Pada Bab 3: Hukum Newton Tentang Emosi, Manson menceritakan tentang Isaac Newton, tokoh sains yang mengemukan 3 Hukum Newton. Ingin mengetahui gaya yang dihasilkan oleh nilai-nilai dan berapa massa sebuah harapan, dan yang terpenting ia ingin mengerti jalinan hubungan antara elemen-elemen tersebut. Makan Manson pun memutuskan menulis Tiga Hukum Newton tentang Emosi. Apa saja itu?
Tiga Hukum Newton tentang Emosi:
1. Setiap Tindakan Mendatangkan Reaksi Emosional dari Pihak Lawan dan Kadarnya Setara
2. Harga Diri Kita Setara dengan Total Emosi Kita Hingga Hari ini
3. Identitas Anda Akan Tetap Menjadi Indentitas Anda Hingga Sebuah Pengalaman Baru Melawannya
"Dan inilah saatnya bagi kita untuk berhenti berlari dari kekacauan itu dan justru, memeluknya.

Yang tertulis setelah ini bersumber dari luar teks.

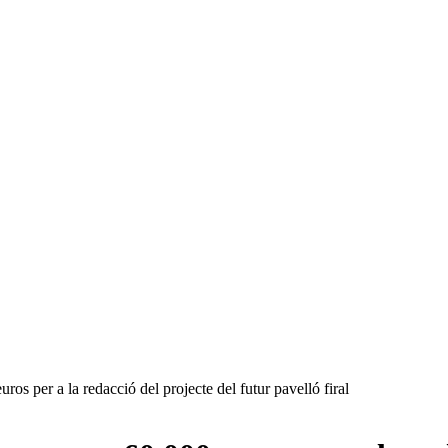
s per a la redacció del projecte del futur pavelló firal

Ini adalah dunia kita yang ambyar. Dan kita adalah salah satu penghuninya yang juga ambyar." (hlm. 141)
Manson juga membahas berkaitan dengan agama dan iman. Ia menyebutkan ada 3 tipe agama yang pembagiannya didasarkan pada perbedaan nilai Tuhannya, yaitu:
1. Agama Spritual
2. Agama Ideologis
3. Agama Interpersonal
Ada banyak uraian Manson yang membuat kita jadi merenungkan tentang makna diri kita dan bagaimana menjalani kehidupan kita.
"Amor fati, bagi Nietzsche, berarti penerimaan hidup dan pengalaman kita dengan tanpa syarat; segenap pengalaman naik dan turun, yang bermakna dan yang tak berarti. Itu berati menicintai luka-luka, memeluk derita. Itu berarti menutup jarak yang memisahkan antara harapan dan kenyataan, bukan dengan cara mengejar lebih banyak lagi harapan, tapi dengan mengharapkan yang senyatanya." (hlm. 170)
Di bagian akhir, dalam bagian "Andai Saya Berani...," Manson mengungkapkan meskipun kita menghadapi banyak kesulitan hari ini dan esok, ia memberi kesempatan bagi dirinya untuk berani mengutarakan harapan....
"Barangkali kelak, kita cuma menyadari tapi juga pada akhirnya memeluk Kebenaran yang Menggelisahkan: bahwa kita membayangkan makna diri kita sendiri, kita menemukan tujuan diri kita sendiri, dan kita tetap dan seterusnya, bukan siapa-siapa." (hlm. 308).
Aku harus memahami uraian Manson ketika menyampaikan pandangan dan penelitian dari tokoh-tokoh filsuf, untunglah Manson membumbui dengan gaya humornya dan memberikan contoh-contoh kisah yang familiar dan sebagian sesuai dengan kondisi saat ini.
Jujur saja, buatku, membaca buku kedua Mark Manson, bukan hal mudah. Aku yang terbiasa melahap buku fiksi (novel), harus berjuang untuk menyelesaikannya. Sempat nyaris menyerah, berhenti di tengah jalan lalu setelah beberapa waktu, melanjutkan kembali. Dan, aku cukup bangga, ketika akhirnya berhasil menyelesaikannya. Sepertinya, aku memang harus terus mengekloprasi kembali genre bacaanku untuk semakin menambah pengalaman bacaku.